Repeat each record exactly as written, and drop any images.

__________

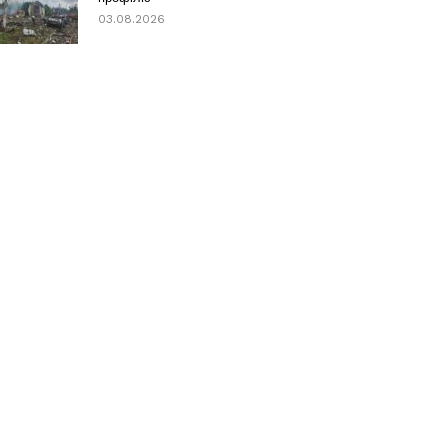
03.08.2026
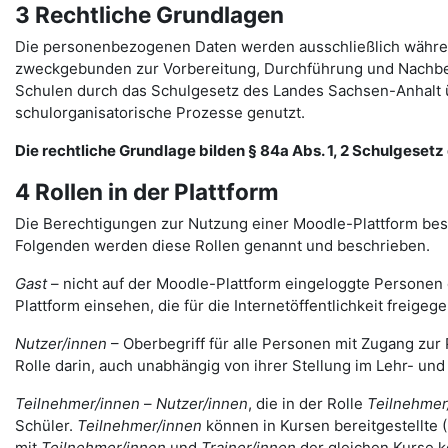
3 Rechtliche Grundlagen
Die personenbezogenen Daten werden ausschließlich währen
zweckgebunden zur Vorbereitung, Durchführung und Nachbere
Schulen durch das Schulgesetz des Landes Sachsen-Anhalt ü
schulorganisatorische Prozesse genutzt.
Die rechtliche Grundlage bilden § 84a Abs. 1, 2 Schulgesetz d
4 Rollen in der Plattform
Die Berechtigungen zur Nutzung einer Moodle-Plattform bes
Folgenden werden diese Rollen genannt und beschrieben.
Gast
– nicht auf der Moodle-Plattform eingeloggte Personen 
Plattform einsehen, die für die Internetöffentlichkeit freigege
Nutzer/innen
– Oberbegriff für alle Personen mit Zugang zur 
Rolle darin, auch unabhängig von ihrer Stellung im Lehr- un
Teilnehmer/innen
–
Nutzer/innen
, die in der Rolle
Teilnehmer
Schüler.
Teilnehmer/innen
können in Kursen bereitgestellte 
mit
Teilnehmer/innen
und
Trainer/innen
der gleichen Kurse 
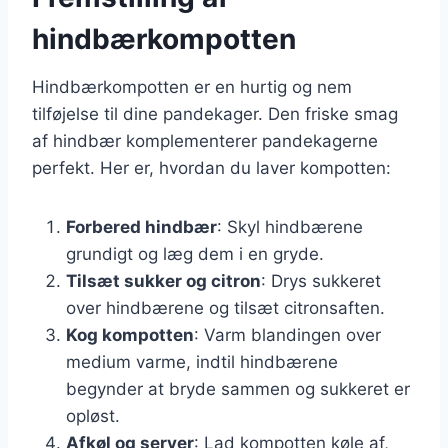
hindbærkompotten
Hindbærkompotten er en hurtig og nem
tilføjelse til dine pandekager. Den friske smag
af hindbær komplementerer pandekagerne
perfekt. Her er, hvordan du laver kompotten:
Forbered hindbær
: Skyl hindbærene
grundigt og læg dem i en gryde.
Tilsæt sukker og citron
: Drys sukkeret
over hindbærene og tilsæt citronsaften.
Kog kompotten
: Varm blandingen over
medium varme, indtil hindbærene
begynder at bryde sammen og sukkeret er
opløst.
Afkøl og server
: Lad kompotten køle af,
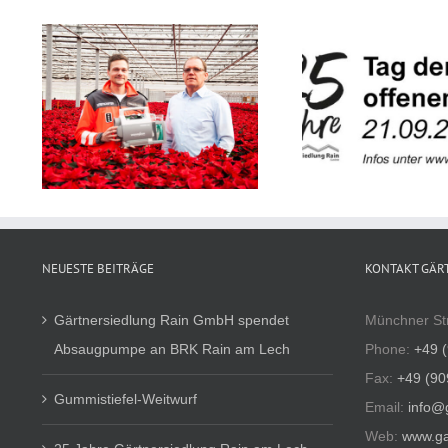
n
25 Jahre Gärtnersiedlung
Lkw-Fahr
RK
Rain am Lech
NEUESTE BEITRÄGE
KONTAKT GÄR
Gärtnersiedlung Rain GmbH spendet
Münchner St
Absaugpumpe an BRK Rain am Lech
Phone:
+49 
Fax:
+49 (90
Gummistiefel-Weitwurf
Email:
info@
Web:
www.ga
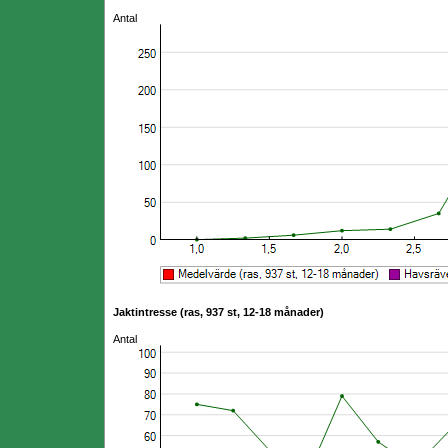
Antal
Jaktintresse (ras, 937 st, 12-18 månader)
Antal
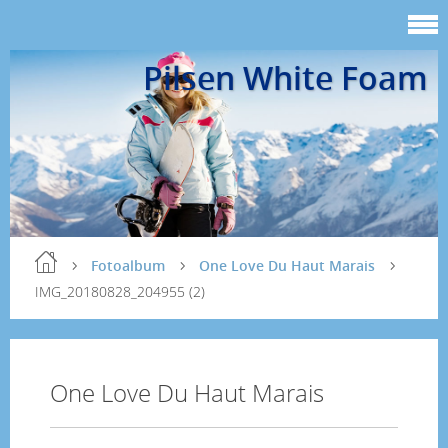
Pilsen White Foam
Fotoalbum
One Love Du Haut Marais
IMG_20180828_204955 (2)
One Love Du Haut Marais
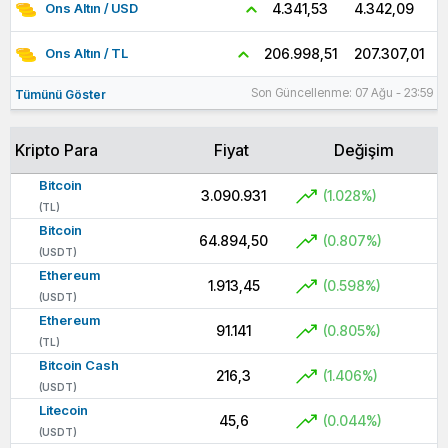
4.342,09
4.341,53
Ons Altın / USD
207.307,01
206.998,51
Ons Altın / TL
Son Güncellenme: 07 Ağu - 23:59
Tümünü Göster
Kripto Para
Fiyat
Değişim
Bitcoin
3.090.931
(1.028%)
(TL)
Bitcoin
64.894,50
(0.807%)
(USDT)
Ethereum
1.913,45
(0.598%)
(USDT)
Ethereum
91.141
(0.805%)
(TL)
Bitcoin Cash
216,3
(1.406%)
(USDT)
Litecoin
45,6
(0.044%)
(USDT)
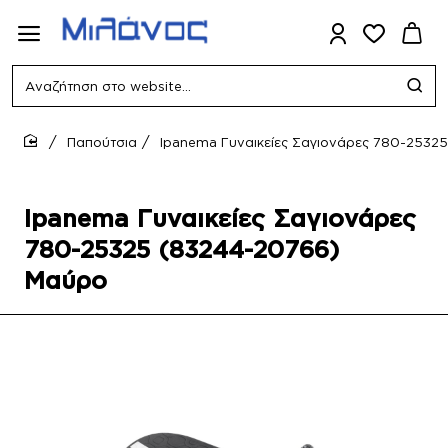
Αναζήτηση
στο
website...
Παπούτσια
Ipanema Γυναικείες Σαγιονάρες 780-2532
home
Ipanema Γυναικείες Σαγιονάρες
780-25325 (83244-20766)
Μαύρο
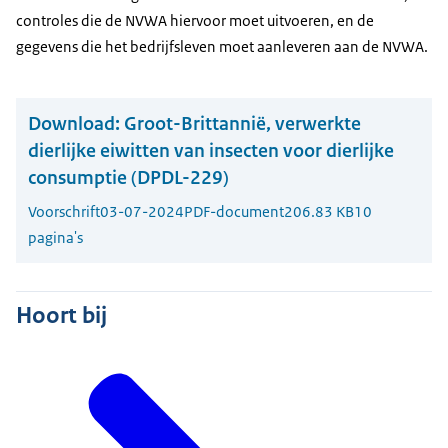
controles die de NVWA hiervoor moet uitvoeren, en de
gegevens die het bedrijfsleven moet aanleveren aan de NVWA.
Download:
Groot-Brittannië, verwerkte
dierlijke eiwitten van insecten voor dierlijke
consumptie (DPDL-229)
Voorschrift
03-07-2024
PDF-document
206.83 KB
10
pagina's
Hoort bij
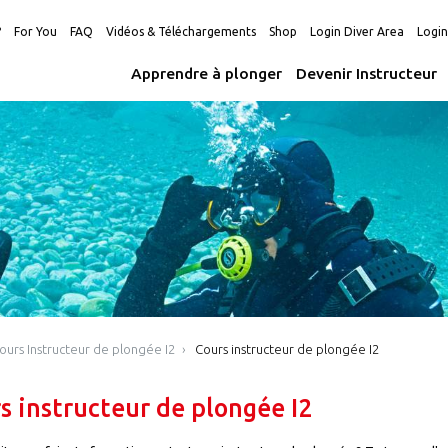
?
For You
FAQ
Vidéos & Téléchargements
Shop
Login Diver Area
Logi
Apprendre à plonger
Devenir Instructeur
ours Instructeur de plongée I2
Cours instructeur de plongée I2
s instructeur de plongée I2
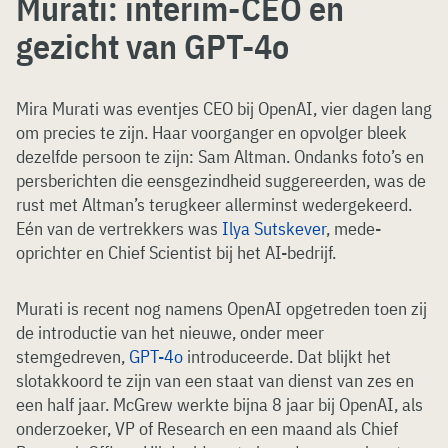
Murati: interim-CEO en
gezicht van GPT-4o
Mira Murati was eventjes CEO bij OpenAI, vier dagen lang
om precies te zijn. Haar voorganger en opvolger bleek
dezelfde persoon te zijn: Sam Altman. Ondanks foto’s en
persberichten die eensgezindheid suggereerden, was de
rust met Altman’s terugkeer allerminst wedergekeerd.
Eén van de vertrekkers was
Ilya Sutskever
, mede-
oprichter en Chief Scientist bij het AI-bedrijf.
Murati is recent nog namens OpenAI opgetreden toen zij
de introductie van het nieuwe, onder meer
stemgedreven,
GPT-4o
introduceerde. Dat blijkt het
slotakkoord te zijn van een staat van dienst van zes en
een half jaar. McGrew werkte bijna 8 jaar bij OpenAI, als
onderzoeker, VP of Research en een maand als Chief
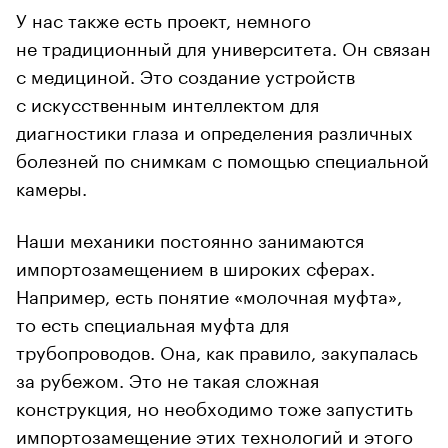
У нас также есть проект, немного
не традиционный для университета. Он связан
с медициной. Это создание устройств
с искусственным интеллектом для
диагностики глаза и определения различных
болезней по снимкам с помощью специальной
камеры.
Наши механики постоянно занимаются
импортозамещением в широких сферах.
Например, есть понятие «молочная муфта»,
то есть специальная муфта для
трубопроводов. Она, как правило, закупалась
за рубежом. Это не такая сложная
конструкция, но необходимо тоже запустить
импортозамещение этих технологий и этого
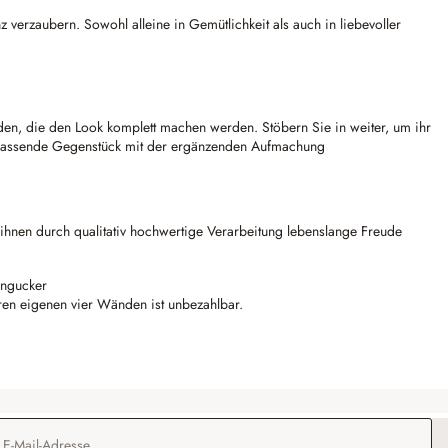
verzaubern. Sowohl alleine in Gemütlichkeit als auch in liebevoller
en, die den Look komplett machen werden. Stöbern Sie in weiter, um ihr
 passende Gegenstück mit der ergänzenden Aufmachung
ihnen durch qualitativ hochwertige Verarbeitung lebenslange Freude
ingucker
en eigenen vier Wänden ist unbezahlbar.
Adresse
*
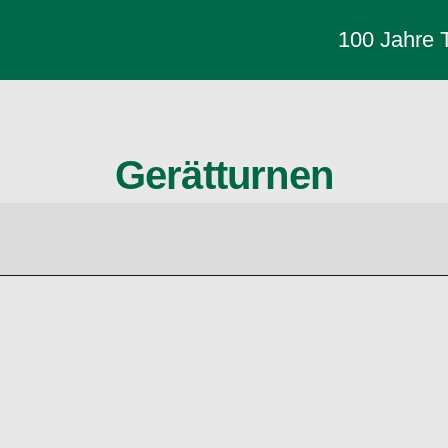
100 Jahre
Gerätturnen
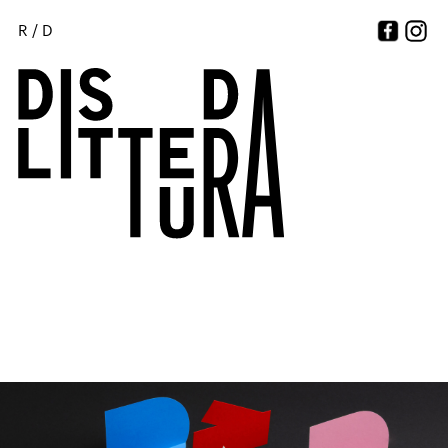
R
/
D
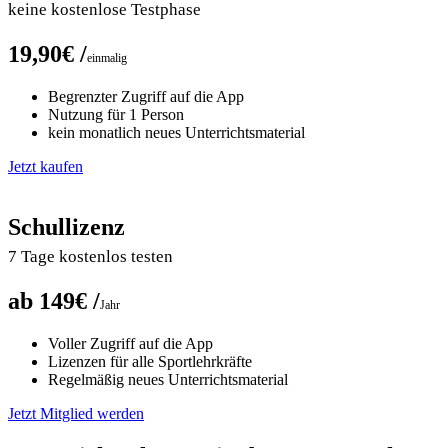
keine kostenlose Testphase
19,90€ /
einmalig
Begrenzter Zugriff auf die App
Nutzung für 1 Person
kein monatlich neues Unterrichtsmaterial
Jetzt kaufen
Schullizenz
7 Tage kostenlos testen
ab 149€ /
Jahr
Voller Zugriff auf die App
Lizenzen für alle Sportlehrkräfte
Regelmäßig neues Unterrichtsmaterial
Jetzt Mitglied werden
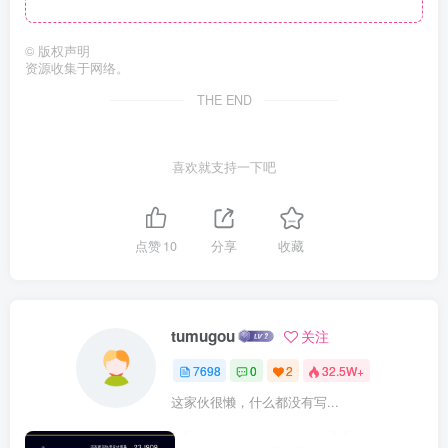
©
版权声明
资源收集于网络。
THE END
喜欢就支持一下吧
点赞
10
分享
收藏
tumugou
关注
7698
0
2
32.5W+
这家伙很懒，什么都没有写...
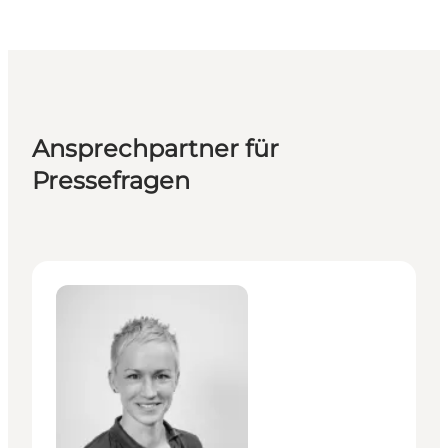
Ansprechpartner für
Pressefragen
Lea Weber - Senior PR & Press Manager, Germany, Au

__________

§ Task result:
03.08.2026
3 Rechtliche Grundlagen
Die personenbezogenen Daten werden ausschließlich währen
zweckgebunden zur Vorbereitung, Durchführung und Nachbere
Schulen durch das Schulgesetz des Landes Sachsen-Anhalt ü
schulorganisatorische Prozesse genutzt.
Die rechtliche Grundlage bilden § 84a Abs. 1, 2 Schulgesetz d
4 Rollen in der Plattform
Die Berechtigungen zur Nutzung einer Moodle-Plattform bes
Folgenden werden diese Rollen genannt und beschrieben.
Gast
– nicht auf der Moodle-Plattform eingeloggte Personen 
Plattform einsehen, die für die Internetöffentlichkeit freigege
Nutzer/innen
– Oberbegriff für alle Personen mit Zugang zur 
Rolle darin, auch unabhängig von ihrer Stellung im Lehr- un
Teilnehmer/innen
–
Nutzer/innen
, die in der Rolle
Teilnehmer
Schüler.
Teilnehmer/innen
können in Kursen bereitgestellte 
mit
Teilnehmer/innen
und
Trainer/innen
der gleichen Kurse 
hindbærkompotten
Hindbærkompotten er en hurtig og nem
tilføjelse til dine pandekager. Den friske smag
af hindbær komplementerer pandekagerne
perfekt. Her er, hvordan du laver kompotten:
Forbered hindbær
: Skyl hindbærene
grundigt og læg dem i en gryde.
Tilsæt sukker og citron
: Drys sukkeret
over hindbærene og tilsæt citronsaften.
Kog kompotten
: Varm blandingen over
medium varme, indtil hindbærene
begynder at bryde sammen og sukkeret er
opløst.
Afkøl og server
: Lad kompotten køle af,
n
25 Jahre Gärtnersiedlung
Lkw-Fahr
RK
Rain am Lech
NEUESTE BEITRÄGE
KONTAKT GÄR
Gärtnersiedlung Rain GmbH spendet
Münchner St
Absaugpumpe an BRK Rain am Lech
Phone:
+49 
Fax:
+49 (90
Gummistiefel-Weitwurf
Email:
info@
Web:
www.ga
Antal
Jaktintresse (ras, 937 st, 12-18 månader)
Antal
Pilsen White Foam
Fotoalbum
One Love Du Haut Marais
IMG_20180828_204955 (2)
One Love Du Haut Marais
4.342,09
4.341,53
Ons Altın / USD
207.307,01
206.998,51
Ons Altın / TL
Son Güncellenme: 07 Ağu - 23:59
Tümünü Göster
Kripto Para
Fiyat
Değişim
Bitcoin
3.090.931
(1.028%)
(TL)
Bitcoin
64.894,50
(0.807%)
(USDT)
Ethereum
1.913,45
(0.598%)
(USDT)
Ethereum
91.141
(0.805%)
(TL)
Bitcoin Cash
216,3
(1.406%)
(USDT)
Litecoin
45,6
(0.044%)
(USDT)
Αναζήτηση
στο
website...
Παπούτσια
Ipanema Γυναικείες Σαγιονάρες 780-2532
home
Ipanema Γυναικείες Σαγιονάρες
780-25325 (83244-20766)
Μαύρο
controles die de NVWA hiervoor moet uitvoeren, en de
gegevens die het bedrijfsleven moet aanleveren aan de NVWA.
Download:
Groot-Brittannië, verwerkte
dierlijke eiwitten van insecten voor dierlijke
consumptie (DPDL-229)
Voorschrift
03-07-2024
PDF-document
206.83 KB
10
pagina's
Hoort bij
?
For You
FAQ
Vidéos & Téléchargements
Shop
Login Diver Area
Logi
Apprendre à plonger
Devenir Instructeur
ours Instructeur de plongée I2
Cours instructeur de plongée I2
s instructeur de plongée I2
Murati: interim-CEO en
gezicht van GPT-4o
Mira Murati was eventjes CEO bij OpenAI, vier dagen lang
om precies te zijn. Haar voorganger en opvolger bleek
dezelfde persoon te zijn: Sam Altman. Ondanks foto’s en
persberichten die eensgezindheid suggereerden, was de
rust met Altman’s terugkeer allerminst wedergekeerd.
Eén van de vertrekkers was
Ilya Sutskever
, mede-
oprichter en Chief Scientist bij het AI-bedrijf.
Murati is recent nog namens OpenAI opgetreden toen zij
de introductie van het nieuwe, onder meer
stemgedreven,
GPT-4o
introduceerde. Dat blijkt het
slotakkoord te zijn van een staat van dienst van zes en
een half jaar. McGrew werkte bijna 8 jaar bij OpenAI, als
onderzoeker, VP of Research en een maand als Chief
У нас также есть проект, немного
не традиционный для университета. Он связан
с медициной. Это создание устройств
с искусственным интеллектом для
диагностики глаза и определения различных
болезней по снимкам с помощью специальной
камеры.
Наши механики постоянно занимаются
импортозамещением в широких сферах.
Например, есть понятие «молочная муфта»,
то есть специальная муфта для
трубопроводов. Она, как правило, закупалась
за рубежом. Это не такая сложная
конструкция, но необходимо тоже запустить
импортозамещение этих технологий и этого
verzaubern. Sowohl alleine in Gemütlichkeit als auch in liebevoller
en, die den Look komplett machen werden. Stöbern Sie in weiter, um ihr
 passende Gegenstück mit der ergänzenden Aufmachung
ihnen durch qualitativ hochwertige Verarbeitung lebenslange Freude
ingucker
en eigenen vier Wänden ist unbezahlbar.
Adresse
*
100 Jahre
Gerätturnen
R
/
D
keine kostenlose Testphase
19,90€ /
einmalig
Begrenzter Zugriff auf die App
Nutzung für 1 Person
kein monatlich neues Unterrichtsmaterial
Jetzt kaufen
Schullizenz
7 Tage kostenlos testen
ab 149€ /
Jahr
Voller Zugriff auf die App
Lizenzen für alle Sportlehrkräfte
Regelmäßig neues Unterrichtsmaterial
Jetzt Mitglied werden
©
版权声明
资源收集于网络。
THE END
喜欢就支持一下吧
点赞
10
分享
收藏
tumugou
关注
7698
0
2
32.5W+
这家伙很懒，什么都没有写...
Ansprechpartner für
Pressefragen
Lea Weber - Senior PR & Press Manager, Germany, Au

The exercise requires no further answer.